A tepid economic recovery should allow the U.S. Federal Reserve to keep interest rates at rock-bottom lows for a prolonged period, New York Federal Reserve President William Dudley said on Monday.

Because the U.S. economy faces many headwinds, including an anemic labor market and a fragile banking system, Dudley said, inflation will not become a problem in the foreseeable future.

The recovery will turn out to be moderate by historical standards, Dudley said in a speech at Fordham Law School. The banking system has still not fully recovered.

Given the vulnerability of financial institutions, falling commercial real estate values will continue to pressure profits, putting a damper on lending, said Dudley, whose role at the New York Fed includes direct supervision of banks.
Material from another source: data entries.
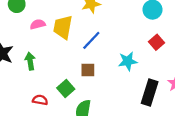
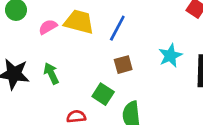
yellow trapezoid: (63, 27) -> (79, 22), turned 110
cyan star: (128, 61) -> (170, 56), moved

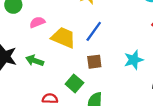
yellow trapezoid: (79, 22) -> (63, 38), moved
green arrow: (51, 73) -> (35, 61), turned -54

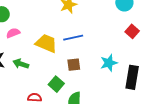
pink semicircle: (37, 22) -> (13, 33), moved
blue line: (94, 31) -> (73, 38), turned 42

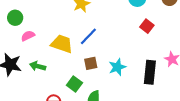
blue line: (73, 38) -> (88, 36), turned -30
cyan star: (109, 63) -> (117, 67), moved

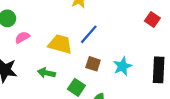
brown square: (91, 63) -> (93, 64), turned 32
green arrow: (38, 66) -> (46, 73), moved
Dudley's outlook for the economy was cautiously sanguine. He touted a rebound in financial markets that has seen major U.S. stock indexes surge more than 50 percent from their March lows, saying a virtuous cycle was replacing the vicious circles that brought the global financial system to the brink of collapse last year.

Dudley, who as head of the New York Fed is a permanent voting member of the U.S. central bank's policy-setting committee, said he believes that forecasts for a 3 percent rate of annualized economic growth in the second half of this year are reasonable. He said a so-called double-dip recession, where growth perks up only to turn negative again, is unlikely, particularly given the strength of many emerging economies.

Dallas Fed President Richard Fisher, speaking on PBS television, agreed that a double-dip recession is unlikely. Various economists have raised fears that the United States could sink into a double-dip recession.

I don't consider that a likely scenario right now, Fisher said in an interview on PBS's The Nightly Business Report. I do think we're going to have to be tolerant with slower growth than we're used to.

ECONOMIC SLACK GALORE

Despite the prospect for a resumption of growth, Dudley said many factors are likely to keep the economy operating below its full potential in the near future, which should help to keep inflation at bay.

The unemployment rate is much too high. This means the economy has significant excess slack and implies that we face meaningful downside risks to inflation over the next two years, said Dudley, a former economist at Goldman Sachs.

The trick for policymakers, he added, is to keep monetary policy at its highly stimulative stance without boosting inflation expectations of consumers and investors.

The best way to do that, argued Dudley, is to make a clear case for the Fed's ability to tighten policy, even with central bank credit to the banking system -- also known as the institution's balance sheet -- flirting with record highs above $2 trillion.

Faced with the worst financial crisis since the Great Depression, the Fed sharply ramped up its lending to financial institutions, launching a number of emergency lending facilities aimed at reviving interbank lending.

Dudley maintained that such largess can be easily reversed by new Fed tools like the ability to pay interest on bank reserves. By raising that rate, the Fed can discourage lending if it believes it has picked up to the point of presenting an inflation risk.

If that strategy fails, the Fed is working on other measures -- like reverse repurchase agreements and a term deposit facility -- that could rein in credit in the economy, said Dudley.

A more drastic option is also available, although it would not come without the risk of destabilizing markets.

The Federal Reserve could always drain reserves the old-fashioned way, by selling assets, Dudley said.